(Extracted page text data)
---

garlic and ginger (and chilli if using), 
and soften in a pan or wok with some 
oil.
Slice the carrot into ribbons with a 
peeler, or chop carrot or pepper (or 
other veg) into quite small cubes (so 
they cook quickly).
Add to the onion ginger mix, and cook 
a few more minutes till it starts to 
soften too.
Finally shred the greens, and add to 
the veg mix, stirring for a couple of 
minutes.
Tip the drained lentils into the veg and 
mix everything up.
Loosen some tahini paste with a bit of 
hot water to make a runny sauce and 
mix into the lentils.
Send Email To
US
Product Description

---

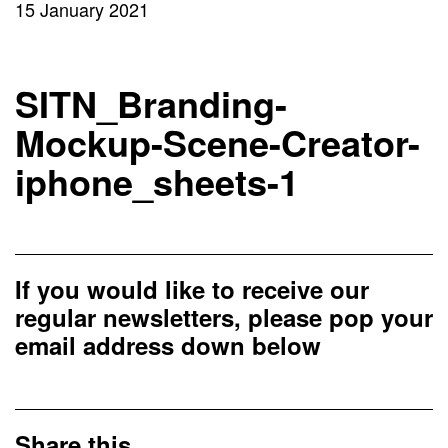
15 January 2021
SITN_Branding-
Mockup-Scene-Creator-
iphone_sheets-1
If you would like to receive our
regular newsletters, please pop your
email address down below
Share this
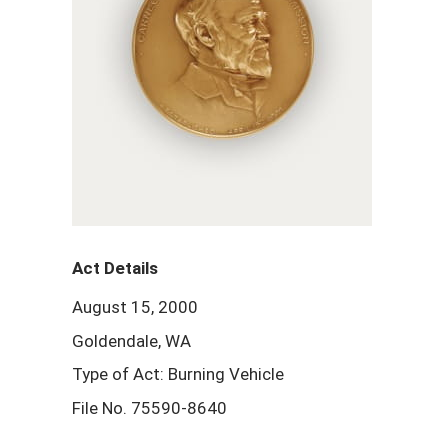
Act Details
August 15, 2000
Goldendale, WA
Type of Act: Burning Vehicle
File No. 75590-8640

---

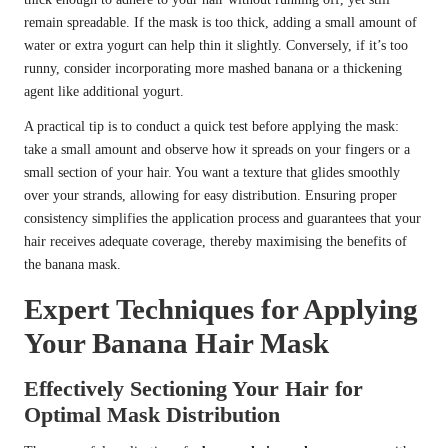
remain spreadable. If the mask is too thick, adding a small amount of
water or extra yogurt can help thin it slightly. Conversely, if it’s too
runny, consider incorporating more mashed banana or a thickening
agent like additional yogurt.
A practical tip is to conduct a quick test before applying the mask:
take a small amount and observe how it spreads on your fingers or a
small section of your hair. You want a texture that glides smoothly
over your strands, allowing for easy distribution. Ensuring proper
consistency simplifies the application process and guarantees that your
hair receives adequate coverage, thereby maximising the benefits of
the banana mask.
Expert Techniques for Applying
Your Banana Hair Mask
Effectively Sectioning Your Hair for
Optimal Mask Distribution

---

- **THE PROBLEM**: Both the line containing "hair receives adequate" and the line containing "Optimal Mask Distribution" belong in the answer. Print them and every line above that falls between them exactly, and no others.

- **SOLUTION BELOW**:
hair receives adequate coverage, thereby maximising the benefits of
the banana mask.
Expert Techniques for Applying
Your Banana Hair Mask
Effectively Sectioning Your Hair for
Optimal Mask Distribution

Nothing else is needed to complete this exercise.